A modern vector database stores high-dimensional embedding vectors (often 384 to 4096 dimensions) and answers approximate KNN queries at low latency. Systems such as Pinecone, Milvus, Weaviate, Qdrant, Chroma, and the pgvector extension for PostgreSQL all rely on ANN algorithms (most commonly HNSW or IVF-PQ) under the hood. Vector databases are essentially production-grade KNN servers, hardened with sharding, replication, hybrid filtering, and tenancy.
Retrieval-augmented generation (RAG), introduced by Patrick Lewis and colleagues in Retrieval-Augmented Generation for Knowledge-Intensive NLP Tasks (NeurIPS, 2020), pairs a parametric language model with a non-parametric retrieval index. The pipeline embeds a query, performs a KNN search over a corpus of document embeddings, and conditions the language model on the retrieved passages when generating the answer. RAG enables LLMs to cite up-to-date facts, ground their answers in trustworthy sources, and reduce hallucination. At the heart of every RAG system is an approximate KNN search, typically over millions or billions of dense embedding vectors.
Urvashi Khandelwal and colleagues introduced kNN-LM in Generalization through Memorization: Nearest Neighbor Language Models (ICLR, 2020). The idea is to interpolate the next-token distribution of a parametric LM with a distribution derived from the nearest neighbors of the current context in a stored datastore. Concretely, the model embeds each context in the training corpus once, builds a FAISS index over those embeddings, and at inference time looks up the nearest contexts to the current one and reads off their next tokens. kNN-LM achieved a state-of-the-art perplexity of 15.79 on Wikitext-103 with no additional training, and the technique enables effective domain adaptation by simply swapping the datastore. It revived interest in the idea that explicit memorization, rather than only parameter-based generalization, is a powerful tool in language modeling.
More recent interpretability research has identified specific retrieval heads in transformer language models, attention heads that behave like lightweight nearest-neighbor lookups by attending to past tokens that match the current context. Disabling these heads degrades long-context retrieval and in-context learning, suggesting that something resembling KNN is implemented inside large neural networks even without an explicit external index.
KNN-style methods power many recommender systems. In user-based collaborative filtering, the algorithm finds the k users most similar to a target user (typically by cosine similarity over their rating vectors) and recommends items those neighbors enjoyed. In item-based collaborative filtering, the algorithm computes item-to-item similarity and recommends items similar to those the user already liked. The item-based variant, popularized by Amazon in the early 2000s, scales better because the item-item matrix is more stable than the user-user matrix and can be precomputed offline. Modern recommendation systems often combine deep embeddings with ANN-powered KNN retrieval to serve recommendations in milliseconds across billions of items.
Reverse image search, visual product matching, and multimodal retrieval all rely on KNN over image embeddings extracted by convolutional neural networks or vision transformers. Models like CLIP embed images and text into a shared vector space, after which finding the most relevant images for a text query reduces to an ANN search.

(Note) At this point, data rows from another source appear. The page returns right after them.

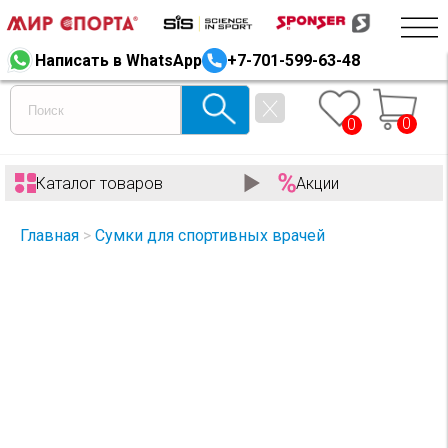
Написать в WhatsApp
+7-701-599-63-48
0
0
Каталог товаров
Акции
Главная
>
Сумки для спортивных врачей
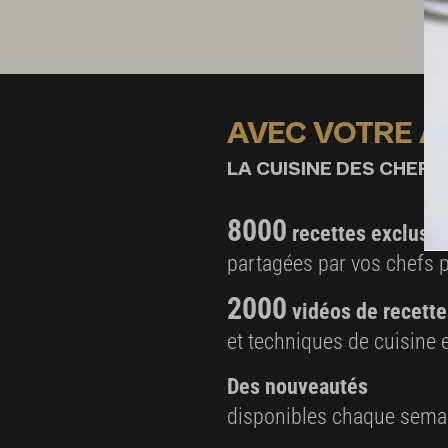
AVEC VOTRE 
LA CUISINE DES CHEFS,
8000
recettes exclusiv
partagées par vos chefs 
2000
vidéos de recette
et techniques de cuisine e
Des nouveautés
disponibles chaque sema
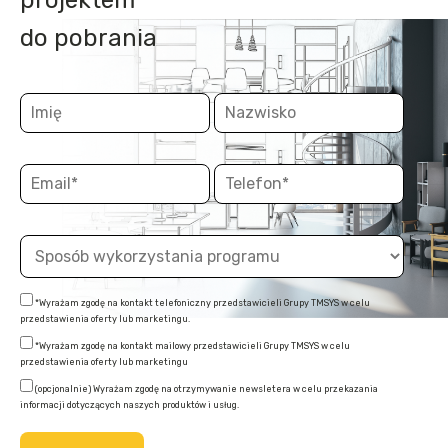
projektem
do pobrania
*Wyrażam zgodę na kontakt telefoniczny przedstawicieli Grupy TMSYS w celu
przedstawienia oferty lub marketingu.
*Wyrażam zgodę na kontakt mailowy przedstawicieli Grupy TMSYS w celu
przedstawienia oferty lub marketingu
(opcjonalnie) Wyrażam zgodę na otrzymywanie newsletera w celu przekazania
informacji dotyczących naszych produktów i usług.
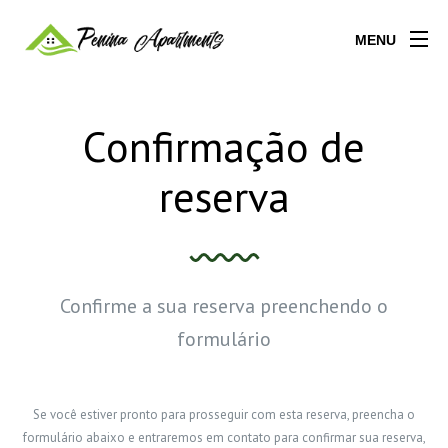
MENU
Confirmação de
reserva
Confirme a sua reserva preenchendo o
formulário
Se você estiver pronto para prosseguir com esta reserva, preencha o
formulário abaixo e entraremos em contato para confirmar sua reserva,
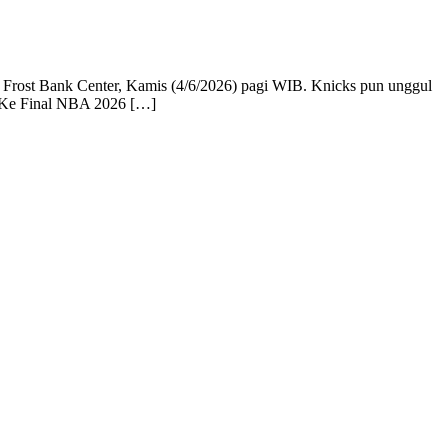
Frost Bank Center, Kamis (4/6/2026) pagi WIB. Knicks pun unggul
s Ke Final NBA 2026 […]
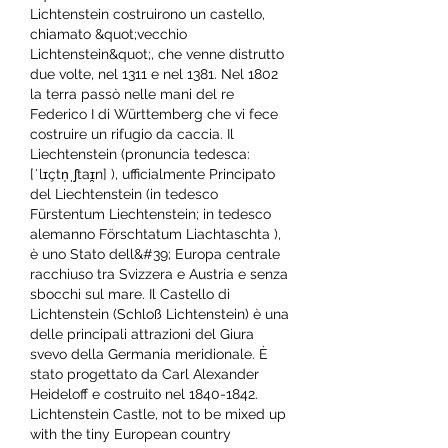
Lichtenstein costruirono un castello, 
chiamato &quot;vecchio 
Lichtenstein&quot;, che venne distrutto 
due volte, nel 1311 e nel 1381. Nel 1802 
la terra passò nelle mani del re 
Federico I di Württemberg che vi fece 
costruire un rifugio da caccia. Il 
Liechtenstein (pronuncia tedesca: 
[ˈlɪçtn̩ˌʃtaɪ̯n] ), ufficialmente Principato 
del Liechtenstein (in tedesco 
Fürstentum Liechtenstein; in tedesco 
alemanno Förschtatum Liachtaschta ), 
è uno Stato dell&#39; Europa centrale 
racchiuso tra Svizzera e Austria e senza 
sbocchi sul mare. Il Castello di 
Lichtenstein (Schloß Lichtenstein) è una 
delle principali attrazioni del Giura 
svevo della Germania meridionale. È 
stato progettato da Carl Alexander 
Heideloff e costruito nel 1840-1842. 
Lichtenstein Castle, not to be mixed up 
with the tiny European country 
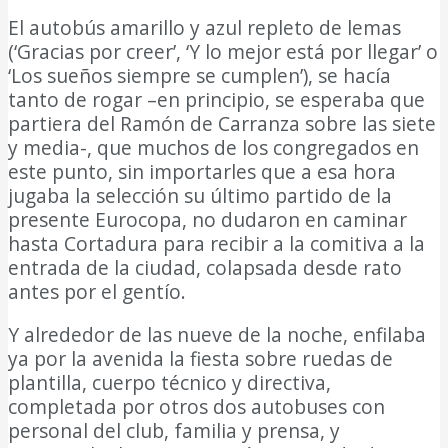
El autobús amarillo y azul repleto de lemas
(‘Gracias por creer’, ‘Y lo mejor está por llegar’ o
‘Los sueños siempre se cumplen’), se hacía
tanto de rogar –en principio, se esperaba que
partiera del Ramón de Carranza sobre las siete
y media-, que muchos de los congregados en
este punto, sin importarles que a esa hora
jugaba la selección su último partido de la
presente Eurocopa, no dudaron en caminar
hasta Cortadura para recibir a la comitiva a la
entrada de la ciudad, colapsada desde rato
antes por el gentío.
Y alrededor de las nueve de la noche, enfilaba
ya por la avenida la fiesta sobre ruedas de
plantilla, cuerpo técnico y directiva,
completada por otros dos autobuses con
personal del club, familia y prensa, y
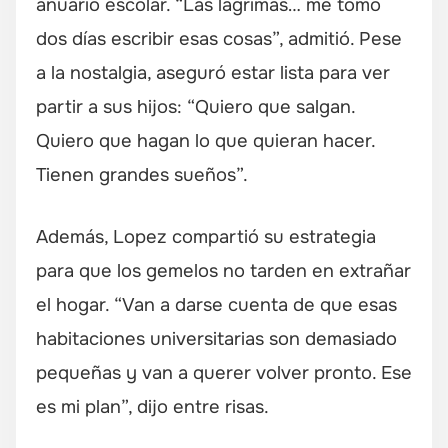
anuario escolar. “Las lágrimas… me tomó
dos días escribir esas cosas”, admitió. Pese
a la nostalgia, aseguró estar lista para ver
partir a sus hijos: “Quiero que salgan.
Quiero que hagan lo que quieran hacer.
Tienen grandes sueños”.
Además, Lopez compartió su estrategia
para que los gemelos no tarden en extrañar
el hogar. “Van a darse cuenta de que esas
habitaciones universitarias son demasiado
pequeñas y van a querer volver pronto. Ese
es mi plan”, dijo entre risas.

KNN is a natural anomaly detection tool: data points that lie far from their k nearest neighbors are likely anomalies. The Local Outlier Factor (LOF), introduced by Breunig et al. in 2000, refines this idea by comparing the local density of a point to the local density of its neighbors, identifying points whose local neighborhood is much sparser than expected. KNN-based anomaly detection is widely used in network intrusion detection, credit card fraud detection, and industrial process monitoring.